Les incendies de grande ampleur à Bourges, il en a été
relevés près d'une cinquantaine dans le livre de
Roger Richer, "Bourges au fil des ans", entre le VI°
siècle et 1986, date du dernier incendie, celui de la
toiture du Palais du Duc Jean.
LES PREMIERS INCENDIES
CONNUS
Commençons avec l'année 588
: c'est le premier vrai incendie qui est rapporté d'une
manière cohérente par le célèbre
chroniqueur, Grégoire de Tours. Cet incendie ravage la
plus grande partie de la cité d'Avaricum, c'était
juste après la construction du premier Hôtel Dieu
en haut de ce qui sera la rue Bourbonnoux.
Quelques années plus tard, un second incendie se déroule,
il détruit la plus grande partie de la Ville, c'était
semble-il vers 612.
Pendant plusieurs siècles, il n'est pas fait mention d'incendies,
cela ne signifie pas qu'il n'y en ait pas eu, mais ils n'ont
pas laissé de grands souvenirs. Il faut atteindre le XIII°
pour que la série reprenne.
On a néanmoins retrouvé (Branner)
des traces d'incendie dans la cathédrale romane sans doute
entre 1190 et 1195. C'est ce qui aurait poussé les responsables
à construire une nouvelle cathédrale, celle que
l'on connaît aujourd'hui.
Ainsi, en 1252 un 23 juin, un important incendie se déclare
au centre de la Ville, entre la porte Gordaine, située
à l'Est, et la Cathédrale, laquelle n'était
pas terminée. Dans l'Histoire du Berry, de la Thaumassière,
il est écrit qu'il ne restait de la Ville de Bourges qu'une
seule maison ainsi que le chantier de la Cathédrale.

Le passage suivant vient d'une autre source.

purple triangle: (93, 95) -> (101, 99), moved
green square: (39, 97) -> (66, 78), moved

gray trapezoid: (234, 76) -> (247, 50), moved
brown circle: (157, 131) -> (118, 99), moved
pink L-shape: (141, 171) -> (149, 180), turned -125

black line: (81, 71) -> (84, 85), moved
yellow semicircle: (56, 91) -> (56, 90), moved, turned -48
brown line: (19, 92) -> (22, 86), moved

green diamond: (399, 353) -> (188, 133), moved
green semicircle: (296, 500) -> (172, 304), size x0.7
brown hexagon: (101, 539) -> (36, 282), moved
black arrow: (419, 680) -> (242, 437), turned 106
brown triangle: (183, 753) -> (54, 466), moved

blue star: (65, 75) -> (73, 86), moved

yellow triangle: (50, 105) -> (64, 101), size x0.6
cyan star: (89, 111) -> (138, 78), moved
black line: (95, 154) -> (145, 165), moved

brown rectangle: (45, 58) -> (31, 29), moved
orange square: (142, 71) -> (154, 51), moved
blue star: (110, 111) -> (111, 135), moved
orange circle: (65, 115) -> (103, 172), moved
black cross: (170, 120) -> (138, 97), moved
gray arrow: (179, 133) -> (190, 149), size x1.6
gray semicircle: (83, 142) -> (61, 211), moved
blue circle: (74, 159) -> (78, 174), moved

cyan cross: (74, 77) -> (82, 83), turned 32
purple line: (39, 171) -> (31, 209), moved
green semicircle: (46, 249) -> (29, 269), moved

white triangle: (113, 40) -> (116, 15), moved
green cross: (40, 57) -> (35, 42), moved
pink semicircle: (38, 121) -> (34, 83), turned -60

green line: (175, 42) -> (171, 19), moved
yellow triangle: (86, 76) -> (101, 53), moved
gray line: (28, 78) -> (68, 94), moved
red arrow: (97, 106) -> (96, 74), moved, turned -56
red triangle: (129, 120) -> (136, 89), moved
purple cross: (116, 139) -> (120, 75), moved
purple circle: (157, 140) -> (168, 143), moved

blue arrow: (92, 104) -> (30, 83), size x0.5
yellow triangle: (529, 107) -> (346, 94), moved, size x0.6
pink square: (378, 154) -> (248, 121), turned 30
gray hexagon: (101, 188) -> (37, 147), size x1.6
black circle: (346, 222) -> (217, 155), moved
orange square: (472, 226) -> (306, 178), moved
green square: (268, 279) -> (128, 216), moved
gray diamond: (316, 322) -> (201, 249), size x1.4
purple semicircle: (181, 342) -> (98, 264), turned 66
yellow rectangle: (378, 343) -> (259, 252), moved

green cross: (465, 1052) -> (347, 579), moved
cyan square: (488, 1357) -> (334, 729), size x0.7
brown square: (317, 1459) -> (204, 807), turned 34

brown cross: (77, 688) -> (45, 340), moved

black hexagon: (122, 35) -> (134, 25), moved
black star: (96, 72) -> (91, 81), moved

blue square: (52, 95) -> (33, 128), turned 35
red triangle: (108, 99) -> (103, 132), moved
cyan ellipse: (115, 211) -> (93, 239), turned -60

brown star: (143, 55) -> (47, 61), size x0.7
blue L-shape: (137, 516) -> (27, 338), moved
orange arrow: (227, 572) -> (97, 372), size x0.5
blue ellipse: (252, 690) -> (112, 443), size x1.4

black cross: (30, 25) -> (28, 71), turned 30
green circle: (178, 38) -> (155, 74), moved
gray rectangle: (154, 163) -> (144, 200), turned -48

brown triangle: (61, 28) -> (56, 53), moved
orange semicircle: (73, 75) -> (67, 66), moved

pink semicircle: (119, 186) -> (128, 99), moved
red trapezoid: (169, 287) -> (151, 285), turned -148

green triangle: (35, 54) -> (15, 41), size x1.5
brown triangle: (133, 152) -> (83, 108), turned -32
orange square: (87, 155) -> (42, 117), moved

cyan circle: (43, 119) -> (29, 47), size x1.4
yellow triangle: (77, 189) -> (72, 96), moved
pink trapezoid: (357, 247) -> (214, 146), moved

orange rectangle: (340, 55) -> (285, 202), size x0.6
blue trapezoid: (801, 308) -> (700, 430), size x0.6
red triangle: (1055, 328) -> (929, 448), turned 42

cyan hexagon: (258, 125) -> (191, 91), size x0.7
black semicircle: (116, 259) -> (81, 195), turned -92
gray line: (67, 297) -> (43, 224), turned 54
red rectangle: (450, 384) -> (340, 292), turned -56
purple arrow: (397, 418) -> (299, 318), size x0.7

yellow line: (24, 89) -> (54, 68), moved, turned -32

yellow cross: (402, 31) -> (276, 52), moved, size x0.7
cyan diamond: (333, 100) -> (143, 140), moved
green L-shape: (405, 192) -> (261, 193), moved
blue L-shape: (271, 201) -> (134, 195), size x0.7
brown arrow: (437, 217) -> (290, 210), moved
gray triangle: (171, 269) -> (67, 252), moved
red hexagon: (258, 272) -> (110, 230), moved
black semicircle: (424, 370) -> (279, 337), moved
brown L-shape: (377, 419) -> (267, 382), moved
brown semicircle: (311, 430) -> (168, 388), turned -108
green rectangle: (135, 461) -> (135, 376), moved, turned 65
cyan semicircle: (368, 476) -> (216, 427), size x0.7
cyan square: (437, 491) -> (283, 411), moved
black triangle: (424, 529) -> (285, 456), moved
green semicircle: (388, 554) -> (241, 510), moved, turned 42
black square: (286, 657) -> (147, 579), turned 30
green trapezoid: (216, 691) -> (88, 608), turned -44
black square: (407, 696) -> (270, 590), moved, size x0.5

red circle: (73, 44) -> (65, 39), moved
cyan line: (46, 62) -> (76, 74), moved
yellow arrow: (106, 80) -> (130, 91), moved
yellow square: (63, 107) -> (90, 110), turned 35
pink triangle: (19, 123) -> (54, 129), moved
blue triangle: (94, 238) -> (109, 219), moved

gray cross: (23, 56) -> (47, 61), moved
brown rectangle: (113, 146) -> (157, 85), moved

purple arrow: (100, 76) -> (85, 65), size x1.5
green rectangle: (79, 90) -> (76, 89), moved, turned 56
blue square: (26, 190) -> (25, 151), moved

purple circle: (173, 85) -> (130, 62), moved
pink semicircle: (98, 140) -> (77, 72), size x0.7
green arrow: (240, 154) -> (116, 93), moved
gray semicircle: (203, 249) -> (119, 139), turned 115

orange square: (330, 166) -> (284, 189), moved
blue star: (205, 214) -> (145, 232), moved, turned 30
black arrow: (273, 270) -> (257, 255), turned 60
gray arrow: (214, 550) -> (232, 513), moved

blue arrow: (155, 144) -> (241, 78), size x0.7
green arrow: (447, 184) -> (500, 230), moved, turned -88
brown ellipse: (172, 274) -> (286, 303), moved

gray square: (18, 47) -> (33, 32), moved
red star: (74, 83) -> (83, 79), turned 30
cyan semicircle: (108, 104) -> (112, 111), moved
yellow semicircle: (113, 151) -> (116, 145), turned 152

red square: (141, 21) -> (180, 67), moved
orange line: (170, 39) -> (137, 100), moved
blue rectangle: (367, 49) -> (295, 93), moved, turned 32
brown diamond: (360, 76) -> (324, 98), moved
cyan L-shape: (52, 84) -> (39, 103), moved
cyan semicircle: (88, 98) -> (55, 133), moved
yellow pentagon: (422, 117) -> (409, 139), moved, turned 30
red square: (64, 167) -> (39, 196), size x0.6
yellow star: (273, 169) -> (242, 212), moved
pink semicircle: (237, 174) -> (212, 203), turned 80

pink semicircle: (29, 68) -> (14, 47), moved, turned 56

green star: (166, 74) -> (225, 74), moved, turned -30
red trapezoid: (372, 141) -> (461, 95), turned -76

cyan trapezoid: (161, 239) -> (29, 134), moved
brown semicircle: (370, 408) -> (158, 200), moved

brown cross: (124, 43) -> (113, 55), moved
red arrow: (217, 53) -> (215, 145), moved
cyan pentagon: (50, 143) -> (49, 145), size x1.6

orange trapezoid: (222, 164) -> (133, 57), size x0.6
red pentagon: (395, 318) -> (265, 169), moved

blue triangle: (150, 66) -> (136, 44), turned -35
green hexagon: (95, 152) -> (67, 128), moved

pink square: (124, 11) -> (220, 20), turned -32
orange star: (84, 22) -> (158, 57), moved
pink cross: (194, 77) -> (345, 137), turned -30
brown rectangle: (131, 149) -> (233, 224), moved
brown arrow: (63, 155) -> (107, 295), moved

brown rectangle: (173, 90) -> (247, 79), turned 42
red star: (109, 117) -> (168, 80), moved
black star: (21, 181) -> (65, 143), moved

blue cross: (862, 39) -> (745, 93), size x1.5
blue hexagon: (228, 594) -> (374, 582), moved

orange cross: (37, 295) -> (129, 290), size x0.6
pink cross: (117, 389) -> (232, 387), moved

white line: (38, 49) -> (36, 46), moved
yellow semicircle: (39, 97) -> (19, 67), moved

Un siècle plus tard, dans le
même quartier, alors que le Prince de Galles assiège
la ville de Bourges, l'Eglise Saint Jean des Champs fut en grande
partie détruite, ainsi que les maisons qui étaient
autour. Le vent soufflant de manière violente, l'incendie
gagna tout le centre de Bourges, la Cathédrale, essentiellement
formée de pierre, et qui étaient terminée
depuis peu échappa au sinistre, c'était en 1353.
La même année que la mise
en place de l'Université par Louis XI, c'était
le 8 mai, un vendredi, un incendie prit naissance dans le quartier
Saint Bonnet, il gagna de proche en proche une partie de la Ville.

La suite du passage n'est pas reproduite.